ボタニーチェスキー・サードには、従来の地下鉄駅に加え、モスクワ小環状鉄道の駅が開業する予定だ。モスクワ小環状鉄道はもともと貨物用だったが、旅客用にリニューアルするための建設工事が4年前から進められてきた。現在、全工程の約8割の工事が終了している。モスクワ当局は、モスクワ小環状鉄道に誕生する31の駅全てで、TODを生かす予定だ。公共交通機関に基盤を置いた、駅・住宅・商業施設・オフィス等を一体にした街づくりは日本ではおなじみだが、モスクワではまだまだ主流ではない。点と点をつなげ、人・モノの流れをよりスムーズに、快適にすることが、新しいモスクワの街づくりに求められている。
ピオネール社は既に日建設計と組み、ボタニーチェスキー・サード駅の北側にマンション・コンプレックス「LIFE・ボタニーチェスキー・サード」を手がけた実績がある。今回のコンペの勝利によって、南側の開発権も得ることになり、この一帯に更に調和をもたらす開発ができそうだ。同マンションは発売直後から人気が出すぎたため価格を10パーセント値上げしたが、それでも売れ行きは好調である。第二期分譲ゾーンにはヤウザ川が流れている。日建設計のファディ・ジャブリ執行役員・グローバルマーケティングセンター中東・ロシア・インドグループ代表は「都会にありながら植物公園と川に囲まれたすばらしい立地。第二期は第一期とコンセプトを少し変え、家族で自然を感じながらくつろげるようなスペースを設けたい」と話している。家族連れがたくさん入居してくることを見越し、マンション・コンプレックス内に開校する私立学校「ロモノーソフ・スクール」のファサード・デザインも日建設計によって進められている。

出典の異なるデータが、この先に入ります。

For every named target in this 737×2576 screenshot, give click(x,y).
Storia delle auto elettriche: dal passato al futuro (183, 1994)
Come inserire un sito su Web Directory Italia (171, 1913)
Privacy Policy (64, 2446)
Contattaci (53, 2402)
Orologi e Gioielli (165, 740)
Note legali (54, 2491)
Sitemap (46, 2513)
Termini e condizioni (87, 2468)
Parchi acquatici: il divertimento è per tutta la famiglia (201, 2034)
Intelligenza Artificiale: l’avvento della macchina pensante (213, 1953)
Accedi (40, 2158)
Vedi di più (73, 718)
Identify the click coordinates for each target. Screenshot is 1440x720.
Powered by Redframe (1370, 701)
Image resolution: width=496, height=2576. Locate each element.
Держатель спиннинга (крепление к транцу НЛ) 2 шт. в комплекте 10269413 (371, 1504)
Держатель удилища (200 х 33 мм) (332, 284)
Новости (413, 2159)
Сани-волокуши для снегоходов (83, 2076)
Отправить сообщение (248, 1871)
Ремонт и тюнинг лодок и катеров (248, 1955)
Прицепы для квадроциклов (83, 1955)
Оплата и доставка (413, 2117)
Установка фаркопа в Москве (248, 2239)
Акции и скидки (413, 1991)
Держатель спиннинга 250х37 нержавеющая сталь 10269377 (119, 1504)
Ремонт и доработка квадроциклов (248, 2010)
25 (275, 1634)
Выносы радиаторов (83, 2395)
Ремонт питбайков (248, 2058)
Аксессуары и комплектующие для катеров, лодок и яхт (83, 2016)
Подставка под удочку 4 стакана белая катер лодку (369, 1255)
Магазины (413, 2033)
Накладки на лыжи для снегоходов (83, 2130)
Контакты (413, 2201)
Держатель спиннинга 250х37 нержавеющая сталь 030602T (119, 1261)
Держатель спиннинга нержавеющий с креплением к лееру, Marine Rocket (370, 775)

モスクワ当局が日本の経験を活かすことに積極的なのは、昨年の東京視察によるところが大きい。2015年10月にモスクワ市のセルゲイ・ソビャーニン市長が東京を訪問した際、都市計画政策および建設を担当するマラト・フスヌリン副市長も同行していた。フスヌリン副市長は、東京駅やそれにつながるビル群などを視察。フスヌリン副市長に同行した関係者によれば、副市長は「東京駅から全てが繋がっている」ことの利便性を肌で感じ、大変感銘を受けていたという。フスヌリン副市長は今年4月に自らボタニーチェスキー・サードTODの現場視察を行い、ロシア国営テレビの取材に対し「これは非常に高いレベルのプロジェクトで、モスクワ北東行政管区を飾るにふさわしい、誇りにすべきものになると考えています」と述べた。